The result should be the full listing copied exactly, with no pictures in it.

──────────────────────────────

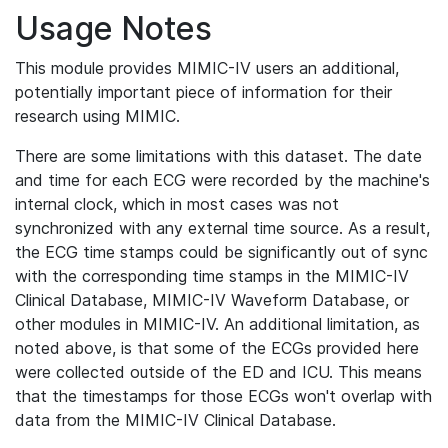
Usage Notes
This module provides MIMIC-IV users an additional,
potentially important piece of information for their
research using MIMIC.
There are some limitations with this dataset. The date
and time for each ECG were recorded by the machine's
internal clock, which in most cases was not
synchronized with any external time source. As a result,
the ECG time stamps could be significantly out of sync
with the corresponding time stamps in the MIMIC-IV
Clinical Database, MIMIC-IV Waveform Database, or
other modules in MIMIC-IV. An additional limitation, as
noted above, is that some of the ECGs provided here
were collected outside of the ED and ICU. This means
that the timestamps for those ECGs won't overlap with
data from the MIMIC-IV Clinical Database.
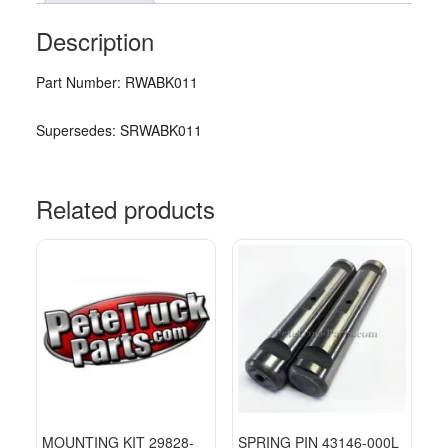
Description
Part Number: RWABK011
Supersedes: SRWABK011
Related products
MOUNTING KIT 29828-
SPRING PIN 43146-000L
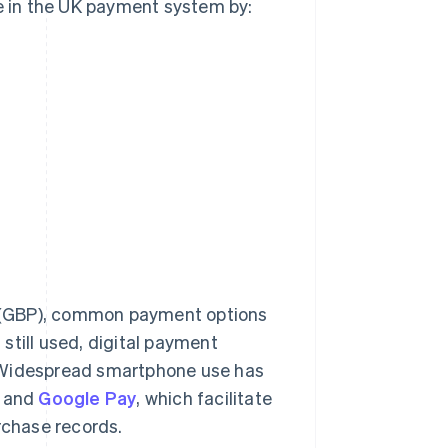
te in the UK payment system by:
nd (GBP), common payment options
still used, digital payment
. Widespread smartphone use has
and
Google Pay
, which facilitate
rchase records.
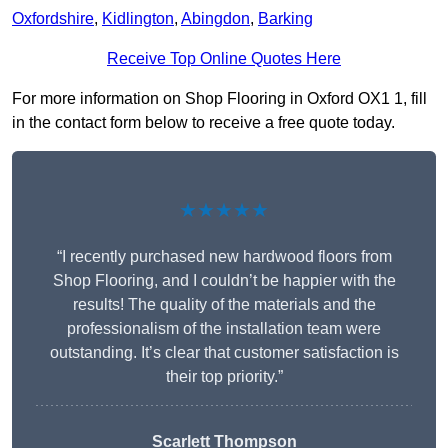
Oxfordshire
,
Kidlington
,
Abingdon
,
Barking
Receive Top Online Quotes Here
For more information on Shop Flooring in Oxford OX1 1, fill
in the contact form below to receive a free quote today.
★★★★★
“I recently purchased new hardwood floors from
Shop Flooring, and I couldn’t be happier with the
results! The quality of the materials and the
professionalism of the installation team were
outstanding. It’s clear that customer satisfaction is
their top priority.”
Scarlett Thompson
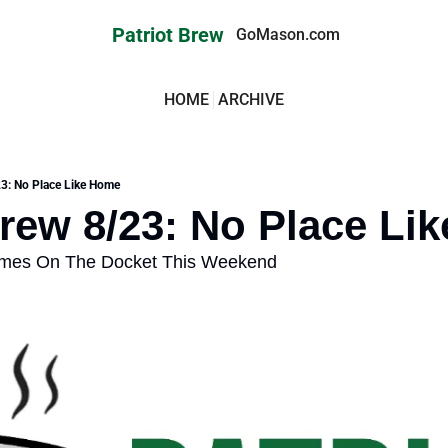
Patriot Brew
GoMason.com
HOME
ARCHIVE
23: No Place Like Home
Brew 8/23: No Place Li
ames On The Docket This Weekend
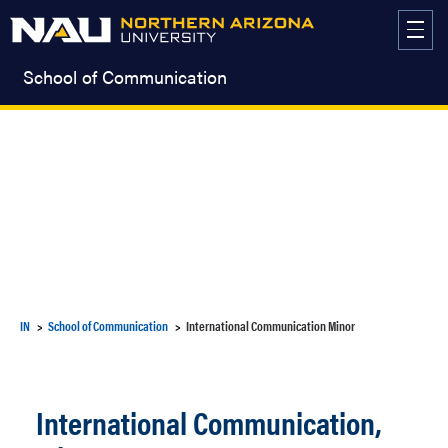
Skip
to
content
School of Communication
IN
School of Communication
International Communication Minor
International Communication,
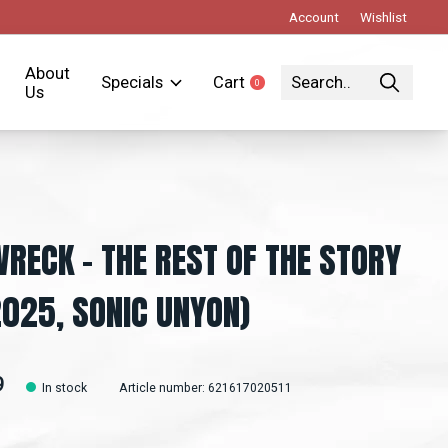
Account
Wishlist
About
Specials
Cart
0
items
Us
WRECK - THE REST OF THE STORY
2025, SONIC UNYON)
9
In stock
Article number: 621617020511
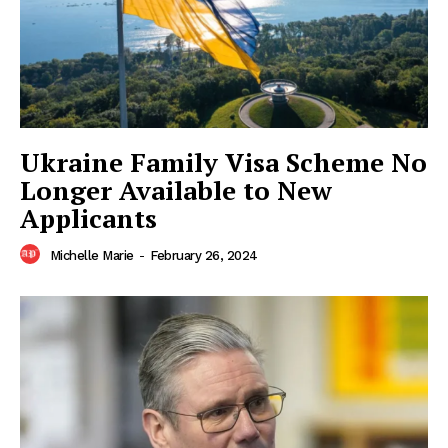
American Post
Today
Ukraine Family Visa Scheme No
Longer Available to New
Applicants
Michelle Marie
-
February 26, 2024
SUBSCRIBE NOW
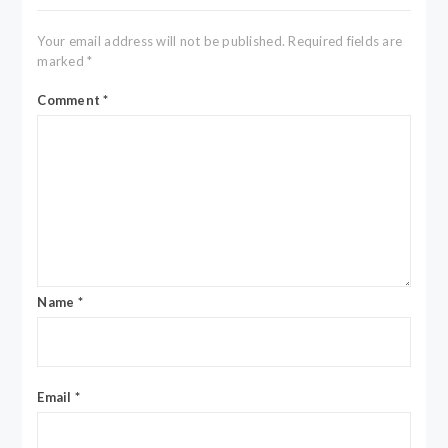
Your email address will not be published.
Required fields are
marked
*
Comment
*
Name
*
Email
*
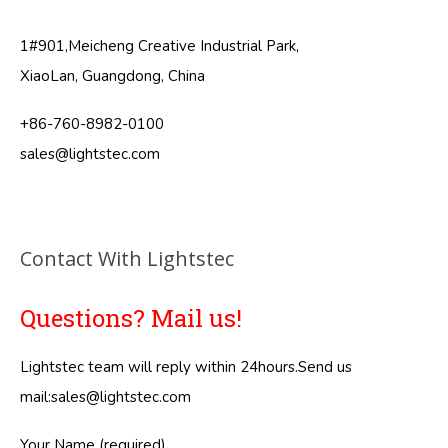
1#901,Meicheng Creative Industrial Park,
XiaoLan, Guangdong, China
+86-760-8982-0100
sales@lightstec.com
Contact With Lightstec
Questions? Mail us!
Lightstec team will reply within 24hours.Send us
mail:
sales@lightstec.com
Your Name (required)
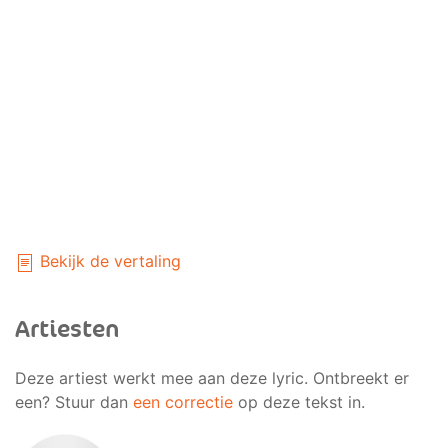
Bekijk de vertaling
Artiesten
Deze artiest werkt mee aan deze lyric. Ontbreekt er
een? Stuur dan
een correctie
op deze tekst in.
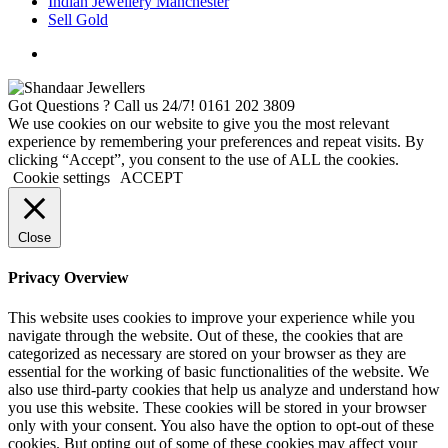
Indian Jewellery Manchester
Sell Gold
Got Questions ? Call us 24/7!
0161 202 3809
We use cookies on our website to give you the most relevant
experience by remembering your preferences and repeat visits. By
clicking “Accept”, you consent to the use of ALL the cookies.
Cookie settings
ACCEPT
Close
Privacy Overview
This website uses cookies to improve your experience while you
navigate through the website. Out of these, the cookies that are
categorized as necessary are stored on your browser as they are
essential for the working of basic functionalities of the website. We
also use third-party cookies that help us analyze and understand how
you use this website. These cookies will be stored in your browser
only with your consent. You also have the option to opt-out of these
cookies. But opting out of some of these cookies may affect your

──────────────────────────────

**The answer**:
Usage Notes
This module provides MIMIC-IV users an additional,
potentially important piece of information for their
research using MIMIC.
There are some limitations with this dataset. The date
and time for each ECG were recorded by the machine's
internal clock, which in most cases was not
synchronized with any external time source. As a result,
the ECG time stamps could be significantly out of sync
with the corresponding time stamps in the MIMIC-IV
Clinical Database, MIMIC-IV Waveform Database, or
other modules in MIMIC-IV. An additional limitation, as
noted above, is that some of the ECGs provided here
were collected outside of the ED and ICU. This means
that the timestamps for those ECGs won't overlap with
data from the MIMIC-IV Clinical Database.
Description
Part Number: RWABK011
Supersedes: SRWABK011
Related products
MOUNTING KIT 29828-
SPRING PIN 43146-000L
te in the UK payment system by:
nd (GBP), common payment options
still used, digital payment
. Widespread smartphone use has
and
Google Pay
, which facilitate
rchase records.
Oxfordshire
,
Kidlington
,
Abingdon
,
Barking
Receive Top Online Quotes Here
For more information on Shop Flooring in Oxford OX1 1, fill
in the contact form below to receive a free quote today.
★★★★★
“I recently purchased new hardwood floors from
Shop Flooring, and I couldn’t be happier with the
results! The quality of the materials and the
professionalism of the installation team were
outstanding. It’s clear that customer satisfaction is
their top priority.”
Scarlett Thompson
Patriot Brew
GoMason.com
HOME
ARCHIVE
23: No Place Like Home
Brew 8/23: No Place Li
ames On The Docket This Weekend
Skip
to
content
School of Communication
IN
School of Communication
International Communication Minor
International Communication,
Account
Wishlist
About
Specials
Cart
0
items
Us
WRECK - THE REST OF THE STORY
2025, SONIC UNYON)
9
In stock
Article number: 621617020511
American Post
Today
Ukraine Family Visa Scheme No
Longer Available to New
Applicants
Michelle Marie
-
February 26, 2024
SUBSCRIBE NOW
Your email address will not be published.
Required fields are
marked
*
Comment
*
Name
*
Email
*
1#901,Meicheng Creative Industrial Park,
XiaoLan, Guangdong, China
+86-760-8982-0100
sales@lightstec.com
Contact With Lightstec
Questions? Mail us!
Lightstec team will reply within 24hours.Send us
mail:
sales@lightstec.com
Your Name (required)
Bekijk de vertaling
Artiesten
Deze artiest werkt mee aan deze lyric. Ontbreekt er
een? Stuur dan
een correctie
op deze tekst in.
Indian Jewellery Manchester
Sell Gold
Got Questions ? Call us 24/7!
0161 202 3809
We use cookies on our website to give you the most relevant
experience by remembering your preferences and repeat visits. By
clicking “Accept”, you consent to the use of ALL the cookies.
Cookie settings
ACCEPT
Close
Privacy Overview
This website uses cookies to improve your experience while you
navigate through the website. Out of these, the cookies that are
categorized as necessary are stored on your browser as they are
essential for the working of basic functionalities of the website. We
also use third-party cookies that help us analyze and understand how
you use this website. These cookies will be stored in your browser
only with your consent. You also have the option to opt-out of these
cookies. But opting out of some of these cookies may affect your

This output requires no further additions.